Les enjeux contemporains

Depuis les années 2010, Chypre est devenue riche en ressources naturelles, notamment en gaz. Le gisement Aphrodite, découvert en 2011 dans le bloc 12, contiendrait environ 5,6 trillions de pieds cubes (Tcf) de gaz naturel, faisant de l’île un acteur énergétique potentiel majeur en Méditerranée orientale.

C’est pourquoi la Turquie joue un rôle clé en soutenant le nord, au prix de rivalités régionales avec la Grèce et d’un rejet du droit maritime international, Ankara n’étant pas signataire de la Convention de Montego Bay (1982).

Une élection à haute tension

Le 19 octobre 2025 aura lieu l’élection présidentielle en République turque de Chypre du Nord, officiellement non reconnue par l’ONU.

Huit candidats s’affrontent, mais deux dominent :

Ersin Tatar, président sortant, figure du camp loyaliste et nationaliste turc, du parti UBP, héritier du « père fondateur » version chypriote turque (Rauf Denktaş), prônant deux États souverains.

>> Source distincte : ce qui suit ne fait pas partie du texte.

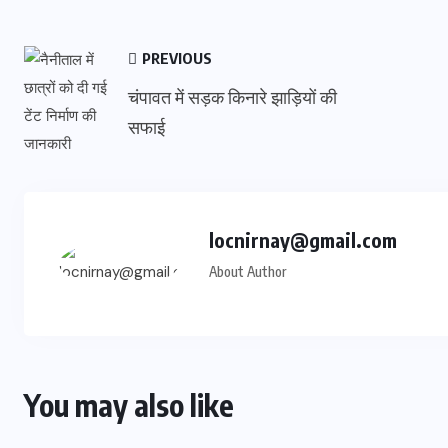
PREVIOUS
चंपावत में सड़क किनारे झाड़ियों की
सफाई
locnirnay@gmail.com
About Author
You may also like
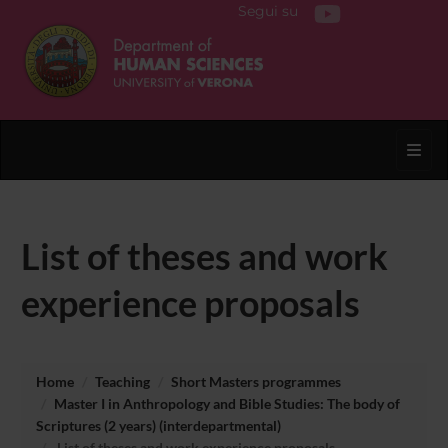
Segui su
Toggl
List of theses and work
experience proposals
Home
Teaching
Short Masters programmes
Master I in Anthropology and Bible Studies: The body of
Scriptures (2 years) (interdepartmental)
List of theses and work experience proposals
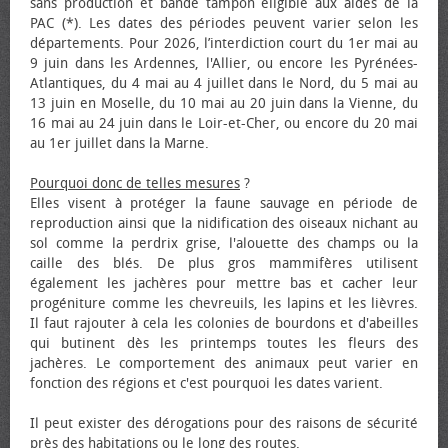
sans production et bande tampon éligible aux aides de la
PAC (*). Les dates des périodes peuvent varier selon les
départements. Pour 2026, l’interdiction court du 1er mai au
9 juin dans les Ardennes, l'Allier, ou encore les Pyrénées-
Atlantiques, du 4 mai au 4 juillet dans le Nord, du 5 mai au
13 juin en Moselle, du 10 mai au 20 juin dans la Vienne, du
16 mai au 24 juin dans le Loir-et-Cher, ou encore du 20 mai
au 1er juillet dans la Marne.
Pourquoi donc de telles mesures
?
Elles visent à protéger la faune sauvage en période de
reproduction ainsi que la nidification des oiseaux nichant au
sol comme la perdrix grise, l'alouette des champs ou la
caille des blés. De plus gros mammifères utilisent
également les jachères pour mettre bas et cacher leur
progéniture comme les chevreuils, les lapins et les lièvres.
Il faut rajouter à cela les colonies de bourdons et d'abeilles
qui butinent dès les printemps toutes les fleurs des
jachères. Le comportement des animaux peut varier en
fonction des régions et c'est pourquoi les dates varient.
Il peut exister des dérogations pour des raisons de sécurité
près des habitations ou le long des routes.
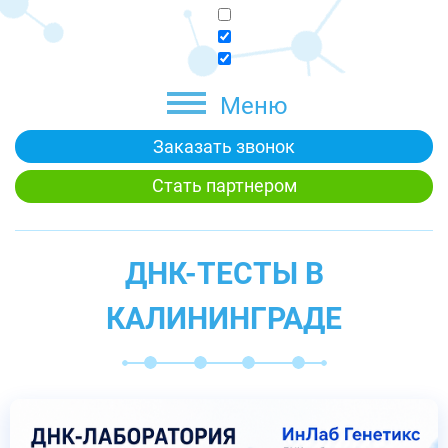
Меню
Заказать звонок
Стать партнером
ДНК-ТЕСТЫ В
КАЛИНИНГРАДЕ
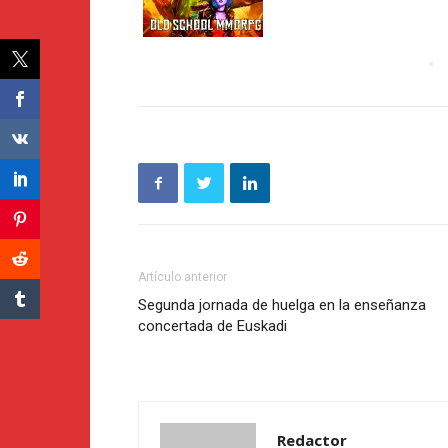
Artículo anterior
Segunda jornada de huelga en la enseñanza
concertada de Euskadi
Redactor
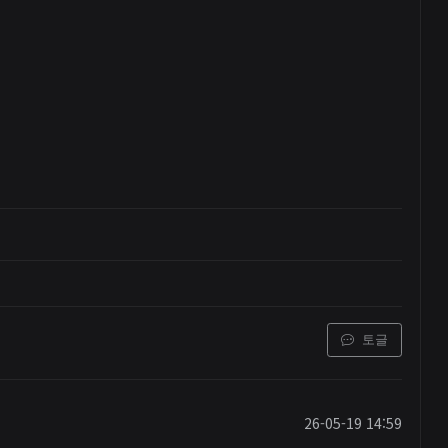
토글
26-05-19 14:59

● Le candidat social-démocrate de l’opposition, Tufan Erhüman, du parti CTP, favorable à un rapprochement avec le sud et préoccupé par le pouvoir d’achat, dans un contexte d’inflation liée à la livre turque.

CC Anadolu Ajansi (AA), Crédit photo : Anadolu Ajansı
Le président chypriote turc Ersin Tatar lors d’un rassemblement à Nicosie, où les partis de la coalition gouvernementale ont annoncé leur soutien à sa réélection.

Les sondages sont serrés : selon GENAR, 59 % des électeurs soutiennent le principe de deux États, mais seulement 41,8 % se disent favorables à Tatar, talonné par son opposant.

Il peut s’expliquer par 2 raisons. La première, qui reste cohérente, est sur le fiscal. En effet, bien que le candidat de l’opposition soit hostile au système mise en place, nombreux sont ceux qui le voient comme un « recours » face à la crise économique en Turquie qui touche aussi l’île et donc le pouvoir d’achat.

C’est aussi pour cela qu’il appuie son slogan de campagne électorale par le mot « Çözüm » qui signifie solution.

Ensuite, ce qui semble aussi moins évident mais qui reflète une réalité : le nombre de candidats loyalistes qui permettent une scission.

On a notamment une autre candidate, davantage nationaliste mais à tendance panturquiste, davantage « ultranationaliste » qui reprendrait les termes de « 2 États, 1 nation » pour la Turquie et l’Azerbaïdjan en exprimant cette fois-ci « 3 États, 1 nation », incluant de fait Chypre du Nord au slogan ultra nationaliste.